当前位置:网站首页>Ptorch classical convolutional neural network lenet
Ptorch classical convolutional neural network lenet
2022-04-23 14:00:00 【Wow, Kaka, negative is positive】
Pytorch Classical convolutional neural network LeNet
0. Introduction to the environment
Environment use Kaggle Built for free in Notebook
The tutorial uses Mr.
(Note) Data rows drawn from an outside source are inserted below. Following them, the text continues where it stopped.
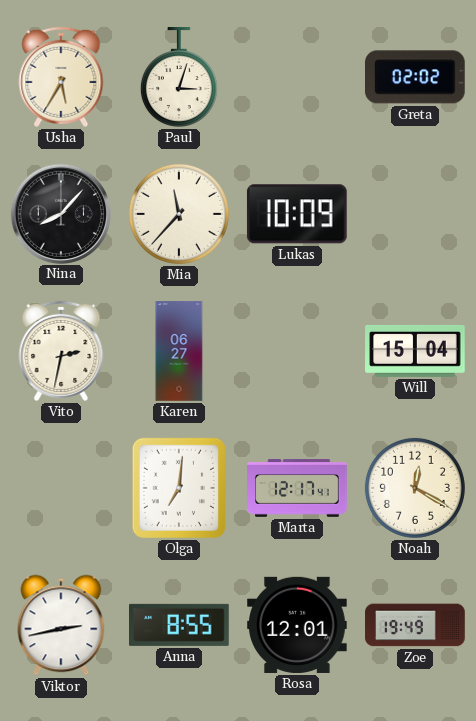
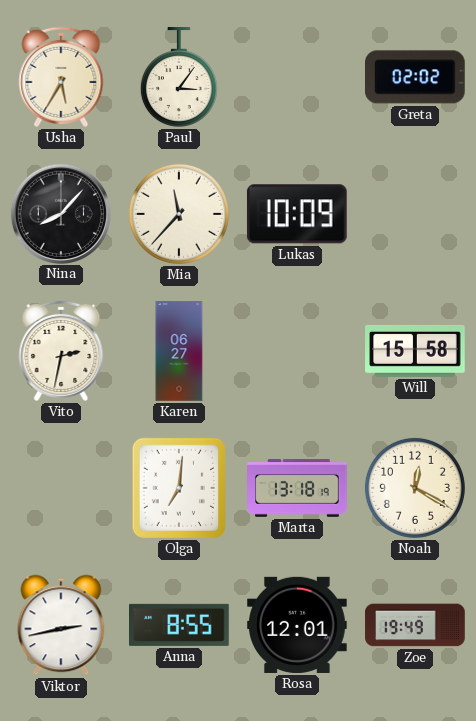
Paul: 3:03 -> 3:06
Will: 15:04 -> 15:58
Marta: 12:17 -> 13:18
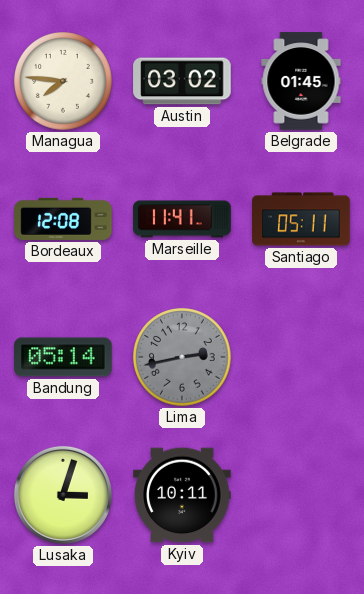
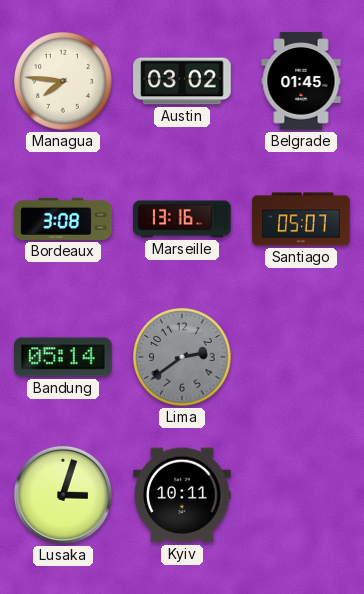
Bordeaux: 12:08 -> 3:08
Marseille: 11:41 -> 13:16
Santiago: 05:11 -> 05:07
Lima: 2:43 -> 2:39
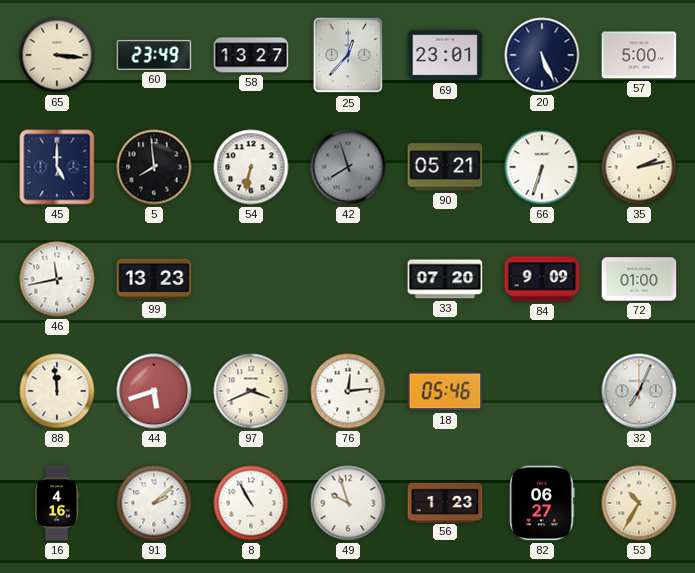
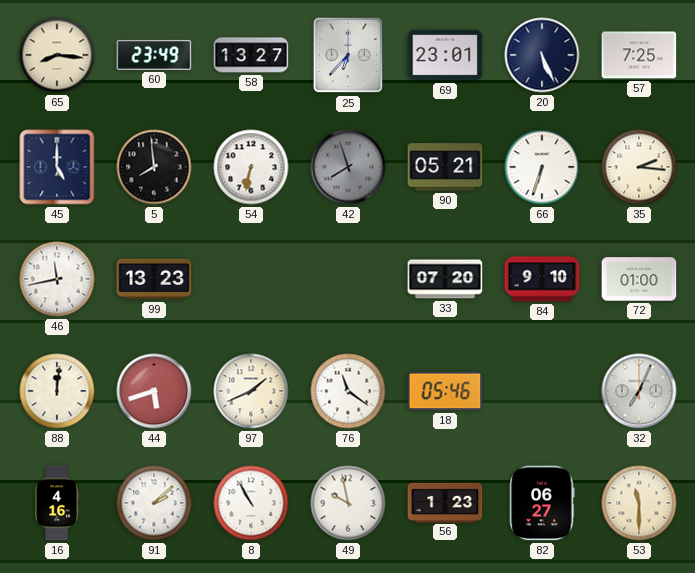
65: 3:16 -> 8:16
25: 12:37 -> 6:37
57: 5:00 -> 7:25
35: 2:13 -> 2:16
84: 9:09 -> 9:10
88: 11:59 -> 12:01
97: 3:41 -> 1:41
76: 12:14 -> 11:21
49: 9:57 -> 9:58
53: 10:35 -> 11:30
Li Mu's Hands-on deep learning Website and Video Explanation
Tips : When you don't understand the function, you can press Shift+Tab View function details .
1. LeNet
1.0 brief introduction
LeNet It is one of the earliest convolutional neural networks , Because of its efficient performance in computer vision tasks, it has attracted extensive attention . This model is made up of AT&T Researchers at Bell Labs Yann LeCun stay 1989 Put forward in ( And named after it ), The purpose is to recognize the image [LeCun et al., 1998] Handwritten digits in . at that time ,Yann LeCun Published the first research on successfully training convolutional neural networks through back propagation , This work represents the achievements of neural network research and development in the past ten years .
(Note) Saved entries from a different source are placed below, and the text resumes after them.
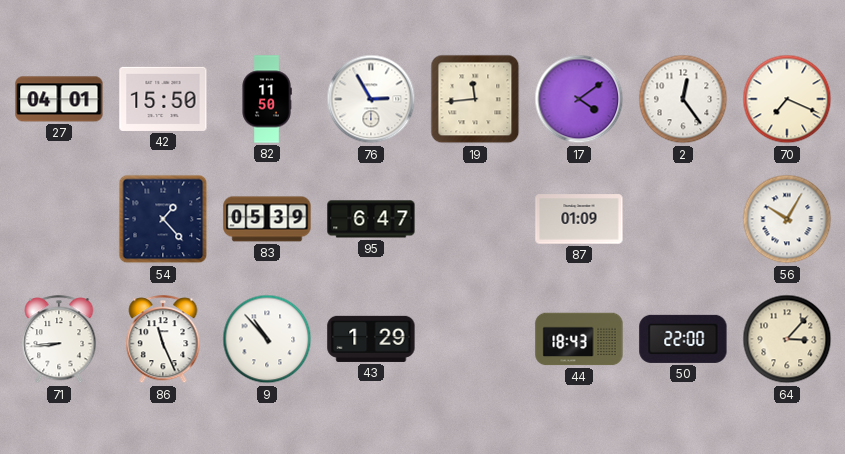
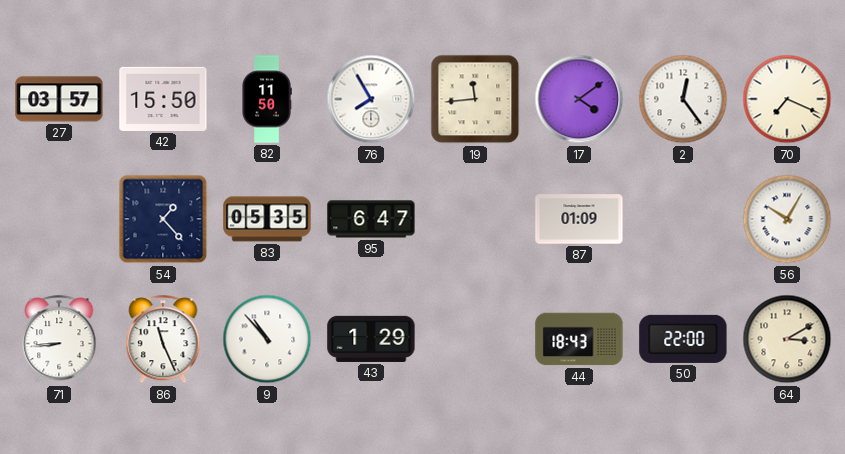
27: 04:01 -> 03:57
76: 2:55 -> 7:55
83: 05:39 -> 05:35
64: 3:07 -> 3:10
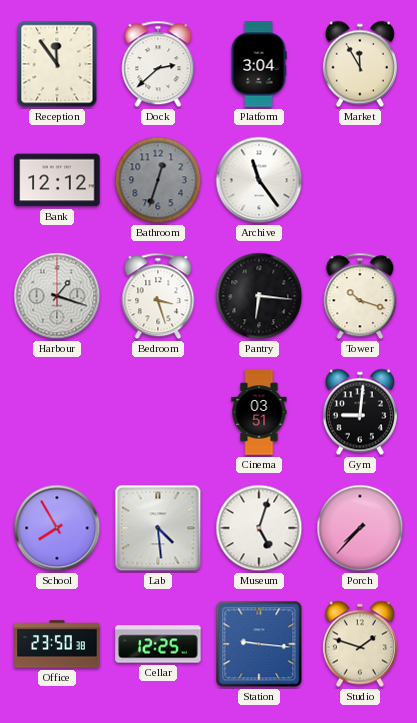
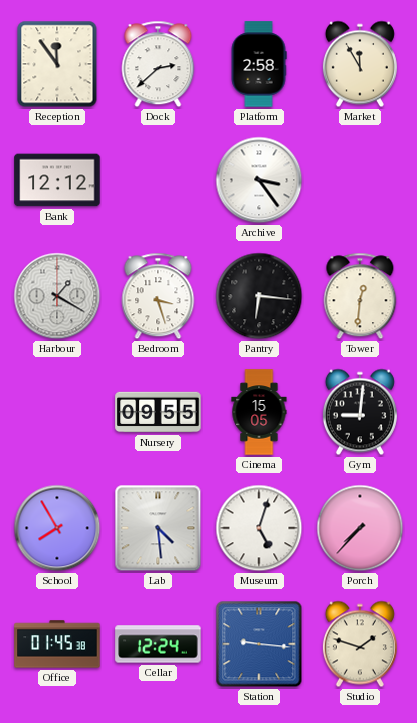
Platform: 3:04 -> 2:58
Bathroom: 12:33 -> none
Archive: 11:24 -> 3:24
Harbour: 1:18 -> 1:20
Tower: 10:18 -> 12:31
Nursery: none -> 09:55
Cinema: 03:51 -> 15:05
Office: 23:50 -> 01:45
Cellar: 12:25 -> 12:24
at that time ,LeNet Achieved with support vector machine (support vector machines) Performance comparable results , Become the mainstream method of supervised learning . LeNet It is widely used in automatic teller machines (ATM) In flight , Help identify numbers that process checks . today , Some ATMs are still running Yann LeCun And his colleagues Leon Bottou In the last century 90 Code written in the era .
Address of thesis :https://axon.cs.byu.edu/~martinez/classes/678/Papers/Convolution_nets.pdf
The handwritten digits MNIST Data sets :
- 50 , 000 50,000 50,000 Training data
- 10 , 000 10,000 10,000 Test data
- Image size 28 × 28 28 \times 28 28×28
- 10 10 10 class ( 0 → 9 ) (0 \to 9) (0→9)
1.2 LeNet structure

The basic unit in each convolution block is a convolution layer 、 One sigmoid Activation function and average pooling layer .
notes : although ReLU Activating functions and maximizing pooling layers are more effective , But they are 20 century 90 The age has not yet appeared .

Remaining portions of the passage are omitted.